- Exercise requirements:
Below are some entries. Repeat exactly the lines from the one with "For every named" through the one with "OBX Bait & Tackle", and only those.
Segment Start: Provided data
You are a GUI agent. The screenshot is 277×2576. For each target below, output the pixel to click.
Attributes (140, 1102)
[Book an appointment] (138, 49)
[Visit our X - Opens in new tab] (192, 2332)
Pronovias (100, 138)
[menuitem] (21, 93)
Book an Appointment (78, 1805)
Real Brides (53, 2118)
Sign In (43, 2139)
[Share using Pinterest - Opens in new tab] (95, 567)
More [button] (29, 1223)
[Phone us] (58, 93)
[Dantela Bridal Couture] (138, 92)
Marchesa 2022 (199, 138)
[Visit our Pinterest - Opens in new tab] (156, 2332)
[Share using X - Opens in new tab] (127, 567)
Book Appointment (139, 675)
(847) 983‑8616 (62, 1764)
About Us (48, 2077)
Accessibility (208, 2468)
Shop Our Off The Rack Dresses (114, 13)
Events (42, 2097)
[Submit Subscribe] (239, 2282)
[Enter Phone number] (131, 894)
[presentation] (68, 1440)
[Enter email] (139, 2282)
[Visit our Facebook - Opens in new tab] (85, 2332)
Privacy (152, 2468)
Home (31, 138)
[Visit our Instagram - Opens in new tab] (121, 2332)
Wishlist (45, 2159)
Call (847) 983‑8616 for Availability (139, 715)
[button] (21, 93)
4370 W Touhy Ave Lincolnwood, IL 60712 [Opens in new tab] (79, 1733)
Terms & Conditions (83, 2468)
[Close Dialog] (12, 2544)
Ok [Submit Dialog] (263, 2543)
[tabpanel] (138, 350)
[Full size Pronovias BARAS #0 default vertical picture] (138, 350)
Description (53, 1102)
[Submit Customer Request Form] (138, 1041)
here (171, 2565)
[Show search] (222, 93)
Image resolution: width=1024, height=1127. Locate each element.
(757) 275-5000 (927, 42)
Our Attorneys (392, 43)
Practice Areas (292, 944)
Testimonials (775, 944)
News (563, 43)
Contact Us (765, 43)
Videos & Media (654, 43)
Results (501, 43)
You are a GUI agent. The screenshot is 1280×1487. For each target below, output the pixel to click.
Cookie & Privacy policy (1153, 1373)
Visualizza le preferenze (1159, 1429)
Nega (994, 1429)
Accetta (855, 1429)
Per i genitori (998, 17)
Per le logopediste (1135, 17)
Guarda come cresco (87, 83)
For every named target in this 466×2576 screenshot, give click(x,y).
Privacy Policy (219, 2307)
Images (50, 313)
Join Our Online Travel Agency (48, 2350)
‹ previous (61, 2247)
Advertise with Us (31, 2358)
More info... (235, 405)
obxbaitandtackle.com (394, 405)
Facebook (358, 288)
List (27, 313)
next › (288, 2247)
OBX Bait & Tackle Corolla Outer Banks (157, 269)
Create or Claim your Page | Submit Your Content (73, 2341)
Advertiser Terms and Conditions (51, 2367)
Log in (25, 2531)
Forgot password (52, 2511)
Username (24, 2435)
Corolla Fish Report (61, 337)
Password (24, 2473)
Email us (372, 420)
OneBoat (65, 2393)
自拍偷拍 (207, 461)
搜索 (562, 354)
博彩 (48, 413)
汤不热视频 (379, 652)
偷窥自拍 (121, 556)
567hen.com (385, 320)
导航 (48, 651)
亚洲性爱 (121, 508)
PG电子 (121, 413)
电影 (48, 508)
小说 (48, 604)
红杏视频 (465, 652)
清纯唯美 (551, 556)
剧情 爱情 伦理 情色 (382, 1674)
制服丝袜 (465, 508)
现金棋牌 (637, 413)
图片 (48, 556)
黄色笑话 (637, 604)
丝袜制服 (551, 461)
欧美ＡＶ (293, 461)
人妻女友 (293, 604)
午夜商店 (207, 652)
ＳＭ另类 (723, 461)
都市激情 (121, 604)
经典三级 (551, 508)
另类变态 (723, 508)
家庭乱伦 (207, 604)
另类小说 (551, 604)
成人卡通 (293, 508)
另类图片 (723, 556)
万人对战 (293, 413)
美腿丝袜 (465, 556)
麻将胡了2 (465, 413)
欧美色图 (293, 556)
Segment End: Provided data
- Response:
For every named target in this 466×2576 screenshot, give click(x,y).
Privacy Policy (219, 2307)
Images (50, 313)
Join Our Online Travel Agency (48, 2350)
‹ previous (61, 2247)
Advertise with Us (31, 2358)
More info... (235, 405)
obxbaitandtackle.com (394, 405)
Facebook (358, 288)
List (27, 313)
next › (288, 2247)
OBX Bait & Tackle Corolla Outer Banks (157, 269)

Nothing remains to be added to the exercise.